→ **What is being asked**:
Drop every picture, then repeat the records exactly.

↓↓↓

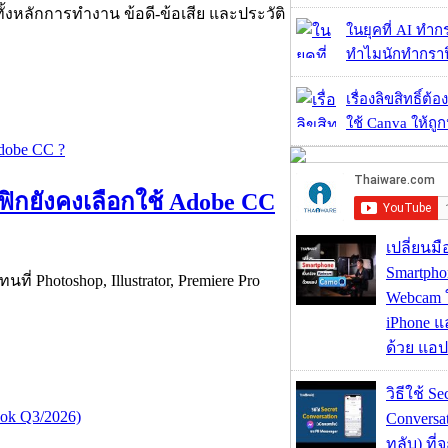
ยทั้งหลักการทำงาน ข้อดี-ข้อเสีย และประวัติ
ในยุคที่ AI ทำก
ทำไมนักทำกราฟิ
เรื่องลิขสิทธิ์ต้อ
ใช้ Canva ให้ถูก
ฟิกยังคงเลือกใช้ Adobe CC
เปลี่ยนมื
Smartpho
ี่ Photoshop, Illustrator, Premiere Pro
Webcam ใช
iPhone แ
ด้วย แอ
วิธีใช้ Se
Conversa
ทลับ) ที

↑↑↑

→ **Output for this exercise**:
ยทั้งหลักการทำงาน ข้อดี-ข้อเสีย และประวัติ
ในยุคที่ AI ทำก
ทำไมนักทำกราฟิ
เรื่องลิขสิทธิ์ต้อ
ใช้ Canva ให้ถูก
ฟิกยังคงเลือกใช้ Adobe CC
เปลี่ยนมื
Smartpho
ี่ Photoshop, Illustrator, Premiere Pro
Webcam ใช
iPhone แ
ด้วย แอ
วิธีใช้ Se
Conversa
ทลับ) ที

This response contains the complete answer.